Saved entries
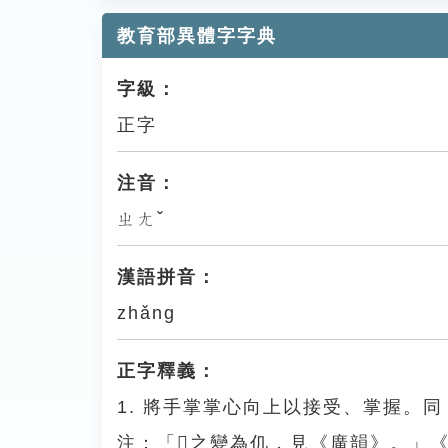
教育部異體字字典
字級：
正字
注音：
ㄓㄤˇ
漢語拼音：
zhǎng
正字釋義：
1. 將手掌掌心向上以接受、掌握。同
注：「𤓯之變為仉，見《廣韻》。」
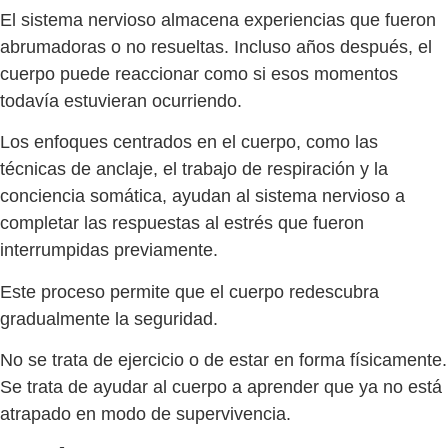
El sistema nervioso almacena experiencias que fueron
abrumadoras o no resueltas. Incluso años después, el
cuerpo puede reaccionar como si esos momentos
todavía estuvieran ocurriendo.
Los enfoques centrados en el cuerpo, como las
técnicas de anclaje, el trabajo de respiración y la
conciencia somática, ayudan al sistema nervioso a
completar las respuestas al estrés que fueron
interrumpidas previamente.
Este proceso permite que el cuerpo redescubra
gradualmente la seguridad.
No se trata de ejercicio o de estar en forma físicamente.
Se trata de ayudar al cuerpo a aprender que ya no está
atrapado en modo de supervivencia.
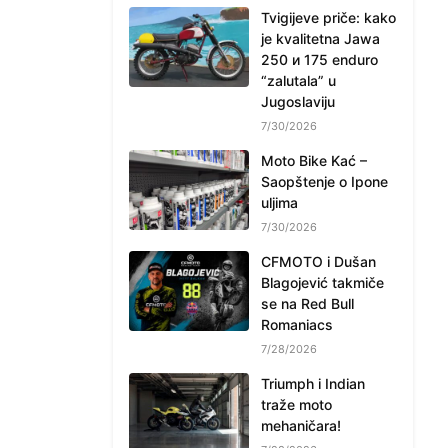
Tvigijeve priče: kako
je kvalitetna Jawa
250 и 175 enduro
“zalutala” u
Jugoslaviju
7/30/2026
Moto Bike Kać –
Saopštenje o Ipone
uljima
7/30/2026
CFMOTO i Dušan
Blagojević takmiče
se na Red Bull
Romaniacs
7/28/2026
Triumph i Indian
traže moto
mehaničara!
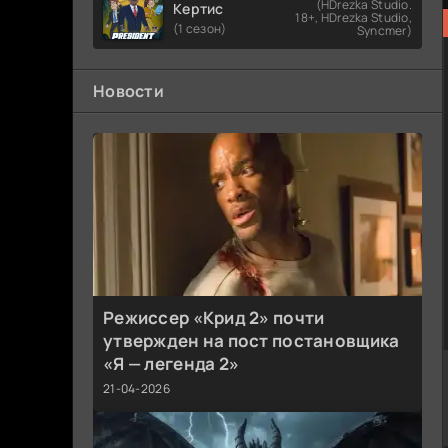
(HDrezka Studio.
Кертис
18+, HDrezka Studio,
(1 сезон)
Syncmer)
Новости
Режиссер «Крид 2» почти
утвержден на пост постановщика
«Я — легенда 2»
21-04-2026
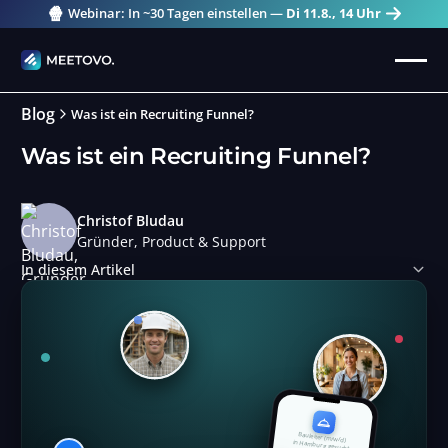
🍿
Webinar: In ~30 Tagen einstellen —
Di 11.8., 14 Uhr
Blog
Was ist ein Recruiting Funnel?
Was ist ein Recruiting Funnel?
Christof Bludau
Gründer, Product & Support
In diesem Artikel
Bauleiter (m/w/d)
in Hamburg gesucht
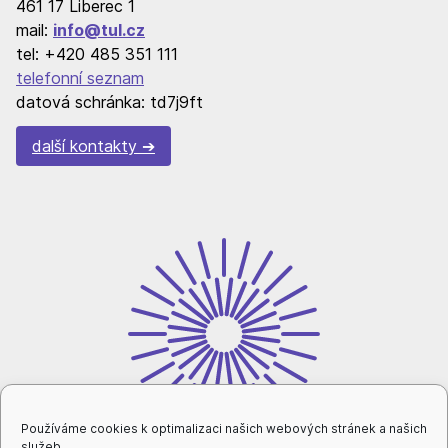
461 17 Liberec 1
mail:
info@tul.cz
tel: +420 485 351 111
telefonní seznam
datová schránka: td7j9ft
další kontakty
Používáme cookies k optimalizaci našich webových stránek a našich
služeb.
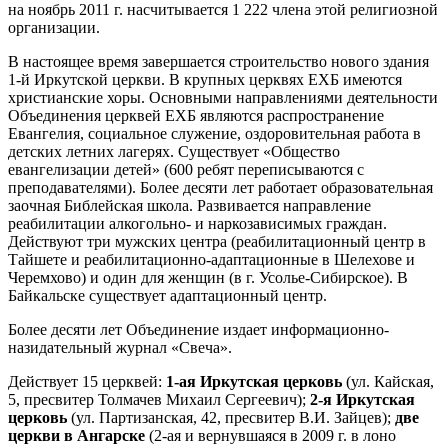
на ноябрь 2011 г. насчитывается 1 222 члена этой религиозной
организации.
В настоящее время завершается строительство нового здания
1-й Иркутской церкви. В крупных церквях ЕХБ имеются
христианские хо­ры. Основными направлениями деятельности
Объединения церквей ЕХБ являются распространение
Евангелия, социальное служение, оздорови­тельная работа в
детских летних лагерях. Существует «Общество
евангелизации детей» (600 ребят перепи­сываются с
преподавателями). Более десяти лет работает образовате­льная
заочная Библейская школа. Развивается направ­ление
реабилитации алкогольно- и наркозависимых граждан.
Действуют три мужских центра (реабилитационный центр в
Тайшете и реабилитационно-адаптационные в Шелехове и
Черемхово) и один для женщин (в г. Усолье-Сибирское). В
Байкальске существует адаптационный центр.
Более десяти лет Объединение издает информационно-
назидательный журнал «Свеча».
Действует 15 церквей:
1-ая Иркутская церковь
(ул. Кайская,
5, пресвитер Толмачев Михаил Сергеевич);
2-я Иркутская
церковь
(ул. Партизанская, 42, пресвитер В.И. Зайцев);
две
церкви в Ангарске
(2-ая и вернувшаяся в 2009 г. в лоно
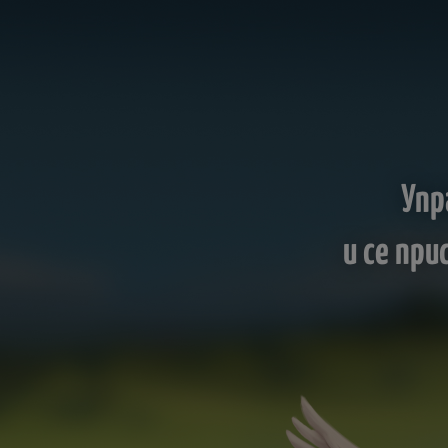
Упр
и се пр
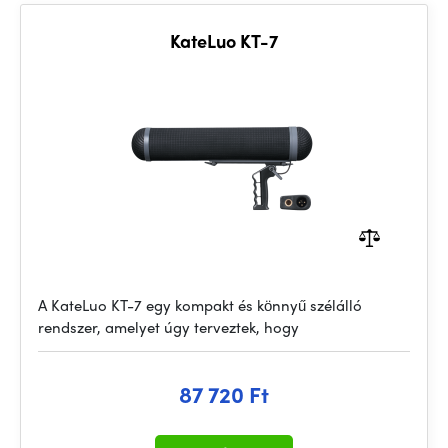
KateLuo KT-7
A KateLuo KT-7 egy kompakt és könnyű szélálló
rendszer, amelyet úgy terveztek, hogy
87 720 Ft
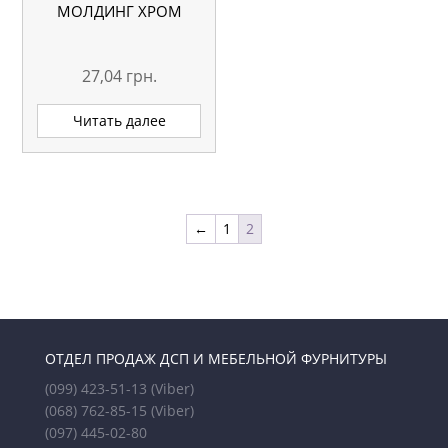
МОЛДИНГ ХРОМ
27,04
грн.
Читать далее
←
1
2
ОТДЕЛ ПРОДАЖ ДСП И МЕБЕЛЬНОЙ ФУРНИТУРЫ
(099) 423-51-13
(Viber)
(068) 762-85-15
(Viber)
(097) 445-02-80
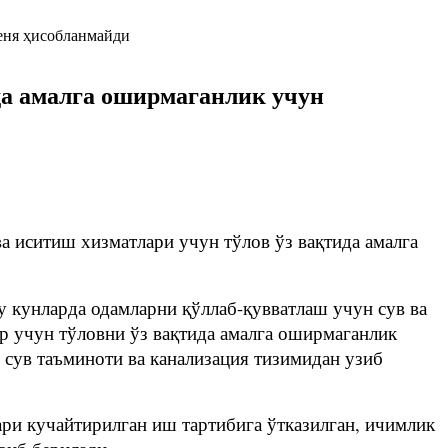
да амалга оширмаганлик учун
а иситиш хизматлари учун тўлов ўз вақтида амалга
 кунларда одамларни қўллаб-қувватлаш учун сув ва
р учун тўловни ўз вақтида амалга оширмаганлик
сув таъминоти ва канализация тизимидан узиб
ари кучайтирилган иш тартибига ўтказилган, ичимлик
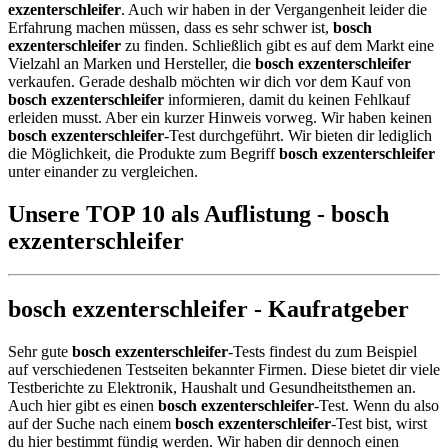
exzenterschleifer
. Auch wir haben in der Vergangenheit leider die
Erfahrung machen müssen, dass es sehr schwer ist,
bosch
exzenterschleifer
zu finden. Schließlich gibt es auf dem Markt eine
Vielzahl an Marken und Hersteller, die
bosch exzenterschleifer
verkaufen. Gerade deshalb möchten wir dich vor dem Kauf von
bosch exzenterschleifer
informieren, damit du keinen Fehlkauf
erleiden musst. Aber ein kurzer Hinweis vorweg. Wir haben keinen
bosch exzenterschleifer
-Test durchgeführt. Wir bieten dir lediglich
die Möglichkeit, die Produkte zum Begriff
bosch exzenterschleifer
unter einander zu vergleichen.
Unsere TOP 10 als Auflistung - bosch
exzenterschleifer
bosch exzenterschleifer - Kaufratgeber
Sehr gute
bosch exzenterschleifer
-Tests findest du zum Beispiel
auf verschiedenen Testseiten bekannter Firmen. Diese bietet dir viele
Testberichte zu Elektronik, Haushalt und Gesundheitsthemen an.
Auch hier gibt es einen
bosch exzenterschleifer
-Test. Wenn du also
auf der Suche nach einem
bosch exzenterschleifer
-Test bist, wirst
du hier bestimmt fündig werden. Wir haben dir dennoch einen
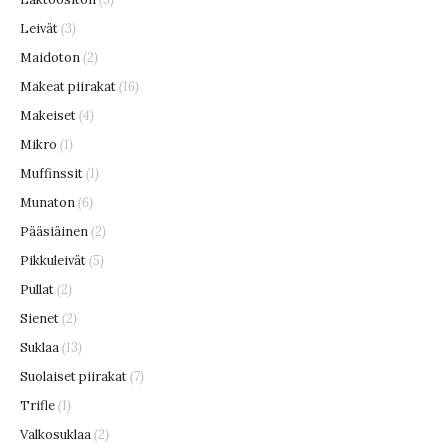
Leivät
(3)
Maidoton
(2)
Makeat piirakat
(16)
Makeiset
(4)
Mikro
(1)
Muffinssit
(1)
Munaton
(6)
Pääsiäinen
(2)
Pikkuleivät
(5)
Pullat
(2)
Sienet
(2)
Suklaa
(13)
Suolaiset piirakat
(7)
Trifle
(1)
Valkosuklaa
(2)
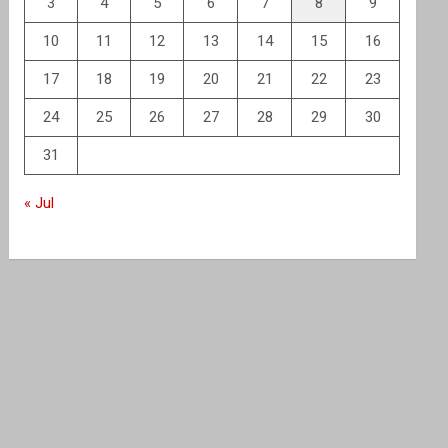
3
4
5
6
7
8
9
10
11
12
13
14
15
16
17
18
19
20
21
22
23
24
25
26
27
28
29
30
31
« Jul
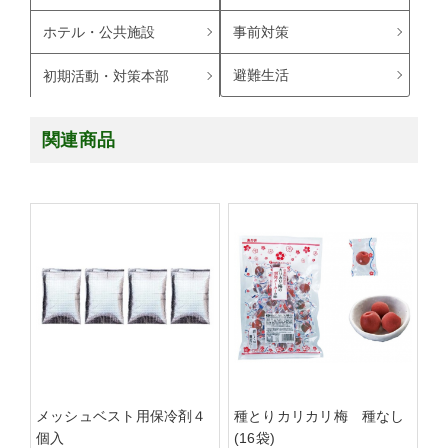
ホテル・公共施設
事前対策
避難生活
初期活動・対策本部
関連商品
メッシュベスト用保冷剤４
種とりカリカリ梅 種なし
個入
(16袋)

#### ASSIGNMENT
The answer should be nothing but the number of lines above that contain "gibt".

#### RESULT FOR THIS EXERCISE
2